Sunday, March 31, 2013

Kayaking in NE Florida

String lilies are common in Florida's wetlands.

Several kayaking field trips are offered as part of the program for the FNPS conference in May in Jacksonville. This one, about the Kayak Amelia Island, could apply to most of the others. Space is limited for the field trips so register sooner, rather than later, to reserve your spot.

By Kat McConnel

Northeast Florida has its share of valuable and beautiful tidal marshes; there are numerous meadows of brackish and freshwater marsh vegetation. As marshes are best observed from the water, paddling provides the best opportunity to access this overlooked aquatic natural community.

Spartina grasses intercept the waves at the shoreline.
Between high and low marsh, inches, not feet, cause a dramatic difference in vegetation community composition. Low salt marshes are regularly flooded on each high tide typically dominated by salt marsh cordgrass, (Spartina alterniflora). Other salt marsh plant species, such as needlerush (Juncus romerianus) cannot tolerate as wet a habitat, so they grow in slightly higher elevations along the fringe of waterways. Although salt marsh cordgrass is the dominant species found in low tidal saltwater marshes, other species share this habitat. Within slight depressions, a perennial herb called sea lavender, or marsh rosemary (Limonium carolinianum), grows along the upper edges of low marshes. It is a small to medium-size plant that grows up to 3-ft and is characterized by a basal rosette of leathery, fleshy leaves between 2 to 10 inches long. The tiny (1/8 inch wide) bluish flowers bloom from midsummer through early autumn. Dense populations of blooming sea lavender plants produce a hazy, almost ethereal mist of lavender. Saltmarsh morning glory (Ipomoea sagittata) is a low-growing twining vine confined to maritime marshes and interdunal swales. The leaves are alternate, 1 ¼ -in to 4 in long, narrowly 3-lobed, and well-spaced along the stem. The funnel-shaped flowers are 2 ½ -in to 4 in long and pink to rose-purple with a darkened center and flaring apex.

An egret behind a fringe of rushes.
Tidal freshwater marshes grow inland from the sea and up coastal streams, including Simpson Creek, where the waters grade from slightly brackish to mostly fresh. As salinity decreases, plant and animal diversity increases; many more species of plants and animals are found in tidal freshwater marshes than in saltwater marshes. Upper reaches of tidal influenced rivers are lined with narrow fringes of marsh containing many plant species. Color abounds with the blooms of blue flag iris (Iris virginica) growing in the shallows along the shore. Spatterdocks (Nuphar lutea) bear bright yellow globular flowers on large green leaves that float on the surface of the water. The white, fragrant water-lily, Nymphea odorata, also with large floating rounded leaves, is a plant of slow-flowing tidal freshwater ponds and shallow lakes. Golden nutlets of sedges (Cyperus spp) and the brown, sausage-like heads of cattails (Typha spp) contrast with the dazzling white of swamp lily (Crinum americanum) and bull-tongue (Sagittaria lanceolata) along with the vibrant purple of pickerelweed (Pontederia cordata).

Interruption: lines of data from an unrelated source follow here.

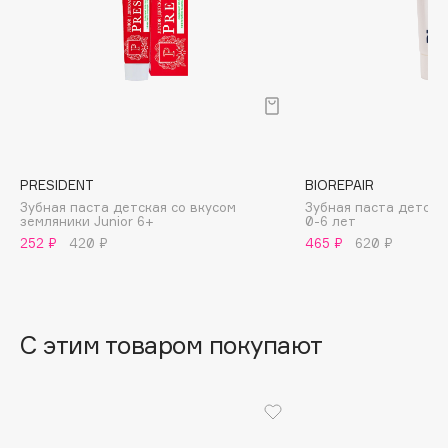
B
Babor
Baffy
Balmain Hair Couture
ЭКСКЛЮЗИВ
Banderas
Basicare
PRESIDENT
BIOREPAIR
Batiste
Зубная паста детская со вкусом
Зубная паста детская
земляники Junior 6+
0-6 лет
Beauty Bomb
252 ₽
420 ₽
465 ₽
620 ₽
Beauty Pati
Beautyblades
НОВИНКА
beautyblender
С этим товаром покупают
Bebble
Beverly Hills Polo Club
Biodance
Bioderma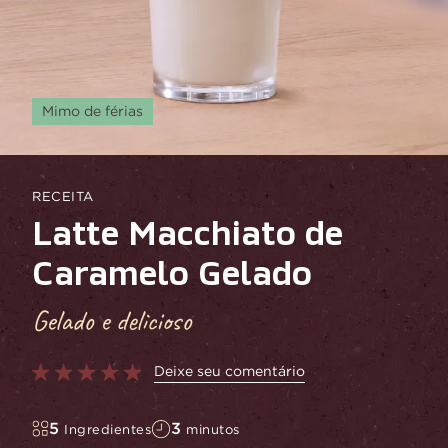
Mimo de férias
RECEITA
Latte Macchiato de
Caramelo Gelado
Gelado e delicioso
Deixe seu comentário
5
3
Ingredientes
minutos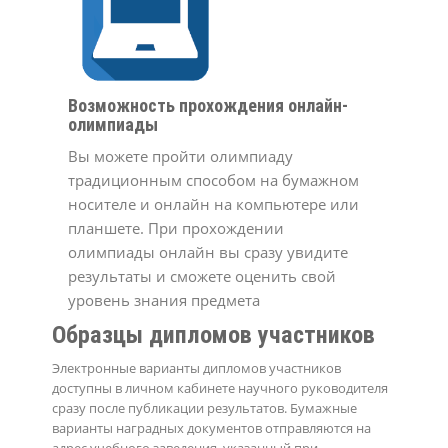
Возможность прохождения онлайн-
олимпиады
Вы можете пройти олимпиаду
традиционным способом на бумажном
носителе и онлайн на компьютере или
планшете. При прохождении
олимпиады онлайн вы сразу увидите
результаты и сможете оценить свой
уровень знания предмета
Образцы дипломов участников
Электронные варианты дипломов участников
доступны в личном кабинете научного руководителя
сразу после публикации результатов. Бумажные
варианты наградных документов отправляются на
адрес учебного заведения, указанный при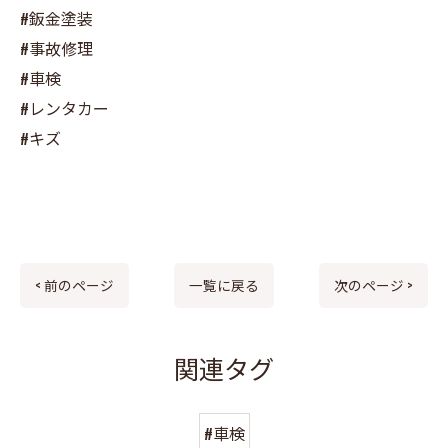
#鈑金塗装
#事故修理
#車検
#レンタカー
#キズ
< 前のページ
一覧に戻る
次のページ >
関連タグ
#車検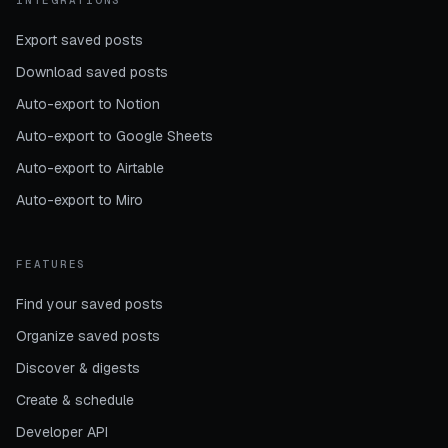
INTEGRATIONS
Export saved posts
Download saved posts
Auto-export to Notion
Auto-export to Google Sheets
Auto-export to Airtable
Auto-export to Miro
FEATURES
Find your saved posts
Organize saved posts
Discover & digests
Create & schedule
Developer API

With such a high quality of habitat comes a rich diversity of animals: small fishes come into the marsh streams on a flood tide, hiding and feeding on insects and other small invertebrates in the vegetation along the edges. Marsh rabbits feed on the rushes and, in turn, become food for raptors, alligators and snakes. Great blue herons, roseate spoonbills, various egrets, and ibis regularly comb the grasses and rushes. Tidal estuaries provide abundant opportunity to observe wildlife within a diverse plant community.

If you'd like to register for the conference and for one of our kayaking field trips got to www.fnps.org/conference. Thanks.

Join your FNPS friends-old and new-on a kayaking field trip in May.

Thanks Kat for this highlight of the NE Florida waterways.
Posted by and photos by Ginny Stibolt.


2 comments:

antigonum cajan said...

Excellent post...one of me favorite subjects...

NotaClueGal said...

Beautiful mix of kayaking and native plants - Thanks for Posting!